Of course, it won’t work this way (misspellings, player changing their minds between two commands, accidental usage when player meant something else) and I have been toying around this idea with approaches like delayed learning (you have to use the word multiple times), numerical ranking (computer keeping track of how similar the two words are), explicit confirmations (“Does watch means examine? {y/n}”), using a dictionary (so that player’s response actually validates the meaning stored already), etc. but nothing seems to work properly and seamlessly (closest was the dictionary one). Any pointers? (not necessarily related to Interactive Fiction but better if they are)

That approach doesn’t really deal with the guess-the-verb problem, though, since the computer can only figure out what the player meant when it’s too late (After they have successfully guessed the verb).

Yes, but if this is a feature of engine (instead of a particular game); next time when the player enters “watch” instead of “examine” in any game, they won’t need to guess it again. Or at least, so goes the theory…

This sounds tricky. It may be that treating “watch” as a synonym for “examine” makes sense in one game, but produces an unsatisfying or wildly inappropriate response in another game. I mean for the easy cases, various IF systems have these big standard libraries of verbs… and then if you want to make a game that’s any good you typically have to go through and figure out how to override or customize all of the responses that are trying too hard. I mean if it were easy, you could just download WordNet and shovel a crapton of prepackaged synonyms into your library/game/system/whatever and everything would be perfect forever, right?

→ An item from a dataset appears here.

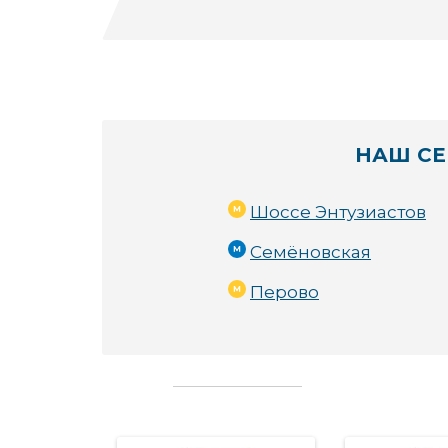
НАШ СЕ
Шоссе Энтузиастов
Семёновская
Перово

I guess I could imagine something where your ML system trains over a very large number of transcripts that were collected along with like heart rate data from fancy smart watches or whatever, from some large number of games distributed on some platform where you can do that, and eventually it figures out how to tell which verbs it should map to which other verbs in which games in order to minimize the mean squared player blood pressure or whatever, such that it could actually make useful predictions for games that have been out for, like, less than a year. Maybe you could even do it just from transcripts, given enough data? First you train a system to recognize signs of player frustration by… I don’t know… presumably you need an army of grad students to go in and tag things somehow? Which is cheating, right? Because if you’re going to get a human to look at it, the human could be like, hey, people keep typing WATCH BIRD, but it doesn’t work, maybe we should add a synonym.

I don’t have much to add but your topic reminded me of this thread, https://intfiction.org/t/using-a-dictionary-database-to-build-a-smarter-parser/7782/1

This is the problem I am tackling with: how to get the computer to gain enough context to know when to replace by the synonym and when not. Right now, I am trying to do this by storing the kind of noun a particular synonym has been used with and creating some kind of “this object is a bit similar to that object in this way” kind of database, but I don’t see it working.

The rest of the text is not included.